Hello,
I’m kind of new to Dask despite I used xarray for few months now. Currently, I’m struggling processing a 10.5 GB dataset of 1/2 hourly data I need to sum on a hourly base :
Opening the dataset...
Total number of time steps: 346224
Size of each processing chunk: 346 time steps
<xarray.Dataset>
Dimensions: (time: 346224, lat: 90, lon: 90)
Coordinates:
* time (time) datetime64[ns] 2002-01-01T00:15:00 ... 2021-09-3...
* lat (lat) float32 -18.53 -18.51 -18.49 ... -16.74 -16.72
* lon (lon) float32 -150.4 -150.4 -150.4 ... -148.5 -148.5
Data variables:
precipitationCal (time, lat, lon) float32 dask.array<chunksize=(346224, 10, 10), meta=np.ndarray>
In short, I need to run something like:
hourly_data = data.resample(time="1H").sum()
I tried so many scripts the last three days it would be to long to list ; but in short:
- chunck over time only (1000 ; 100) ; then time/lat/lon ; then lat/lon only (30 ; 10)
- automatic LocalCluster / defined Cluster : 2, 4, 9 workers / memory 4, 2, 1 GiB
- loop over time indexes via '.isel(start_idx, end_idx) : record result as NetCDF ; roll over whole dataset
My PC isn’t that bad : 16G RAM, 20 cores and runs under Ubuntu 22.04.

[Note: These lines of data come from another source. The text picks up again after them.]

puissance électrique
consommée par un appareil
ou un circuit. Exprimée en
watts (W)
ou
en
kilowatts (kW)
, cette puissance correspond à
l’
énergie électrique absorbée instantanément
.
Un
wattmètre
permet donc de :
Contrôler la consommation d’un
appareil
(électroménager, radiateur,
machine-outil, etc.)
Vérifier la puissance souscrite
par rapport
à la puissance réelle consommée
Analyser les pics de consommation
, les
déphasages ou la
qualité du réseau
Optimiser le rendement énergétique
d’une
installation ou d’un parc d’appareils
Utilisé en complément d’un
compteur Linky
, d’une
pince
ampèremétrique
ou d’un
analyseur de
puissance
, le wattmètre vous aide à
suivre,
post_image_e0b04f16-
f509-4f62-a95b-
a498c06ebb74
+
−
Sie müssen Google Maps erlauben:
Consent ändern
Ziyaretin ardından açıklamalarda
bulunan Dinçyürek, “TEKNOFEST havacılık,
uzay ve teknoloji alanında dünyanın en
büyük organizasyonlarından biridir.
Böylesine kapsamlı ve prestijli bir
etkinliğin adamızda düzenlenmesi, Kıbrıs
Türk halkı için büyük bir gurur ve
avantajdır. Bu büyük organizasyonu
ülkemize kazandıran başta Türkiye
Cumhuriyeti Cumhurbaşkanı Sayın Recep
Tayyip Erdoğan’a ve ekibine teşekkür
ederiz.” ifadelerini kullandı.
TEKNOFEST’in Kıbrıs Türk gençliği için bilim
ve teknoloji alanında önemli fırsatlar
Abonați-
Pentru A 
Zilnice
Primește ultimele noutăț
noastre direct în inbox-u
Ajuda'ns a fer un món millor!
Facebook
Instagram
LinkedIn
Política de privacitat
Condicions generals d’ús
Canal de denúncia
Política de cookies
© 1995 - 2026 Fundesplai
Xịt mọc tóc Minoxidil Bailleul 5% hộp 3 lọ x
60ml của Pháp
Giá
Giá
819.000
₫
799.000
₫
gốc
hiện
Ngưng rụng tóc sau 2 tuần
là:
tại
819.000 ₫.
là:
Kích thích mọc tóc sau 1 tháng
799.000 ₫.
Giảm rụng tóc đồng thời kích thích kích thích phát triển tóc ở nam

Nevertheless, I can’t get the RAM freed after each iteration of the loop despite using .close() - hence the RAM tends to fill up, and it eventually crashes.
I’m really out of option ; I can’t see why I cannot get xarray & Dask to manage this dataset and process it as intended.
I would very gladly use a little help. Thank you
Would like more information ? The current script I try to run:
from dask.distributed import Client, LocalCluster
# Create a Dask cluster with specific settings
cluster = LocalCluster(
n_workers=9, # Number of workers
memory_limit='1GiB' # Memory limit per worker
)
# Connect to the Dask cluster
client = Client(cluster)
# Print the Dask dashboard link
print(f"Dask dashboard: {client.dashboard_link}")
import os
import xarray as xr
import numpy as np
# Define chunk size (adjust based on available memory and dataset size)
chunk_size = {
'lat': 10,
'lon': 10
}
# Define IMERG file path and prefix
imerg_path = '/media/pmauger/LaCie/01_DATA/IMERG'
file_name = "IMERG_2002_2021_INTERPOLATED_RAW.nc"
# Output directory for processed chunks
output_dir = '/media/pmauger/LaCie/01_DATA/IMERG/chunks'
# Open the dataset
print("Opening the dataset...")
imerg = xr.open_dataset(os.path.join(imerg_path, file_name), chunks=chunk_size)
# Test
#imerg = imerg.isel(time=slice(0, 480))
# Calculate the total number of time steps
num_time_steps = len(imerg.time)
print(f"Total number of time steps: {num_time_steps}")
# Calculate the size of each processing chunk (approximately one-tenth of total time steps)
chunk_size_proc = num_time_steps // 1000
print(f"Size of each processing chunk: {chunk_size_proc} time steps")
# Loop through the dataset in chunks
for i in range(0, num_time_steps, chunk_size_proc):
# Define the start and end indices for the current chunk
start_idx = i
end_idx = min(i + chunk_size_proc, num_time_steps)
print(f"Processing chunk from index {start_idx} to {end_idx - 1}...")
# Generate output file name based on chunk index
output_file_path = os.path.join(output_dir, f'chunk_{start_idx}_{end_idx}.nc')
print(f"Saving processed chunk to: {output_file_path}")
# Resample to hourly data (sum 2 * 1/2 hourly)
imerg_chunk = imerg.isel(time=slice(start_idx, end_idx)).resample(time="1H").sum()
# Save the processed chunk to a NetCDF file
imerg_chunk.to_netcdf(output_file_path)
# List all processed chunk files
processed_files = sorted([os.path.join(output_dir, f) for f in os.listdir(output_dir) if f.startswith('chunk_')])
print(f"Processed {len(processed_files)} chunks.")
# Concatenate processed chunks along the time dimension using Dask
final_dataset = xr.open_mfdataset(processed_files, combine='nested', concat_dim='time')
# Save the final concatenated dataset to a NetCDF file
output_final_path = os.path.join(imerg_path, 'final_dataset.nc')
print(f"Saving final dataset to: {output_final_path}")
final_dataset.to_netcdf(output_final_path)
print(f'Final dataset saved: {output_final_path}')
It runs perfectly if I un-mute the ‘slicing’ of original imerg dataset to 0:480 time-steps. Nevertheless I can see the memory increasing at each iteration ; so I cannot run it over almost a thousand loops, which would be ridiculous.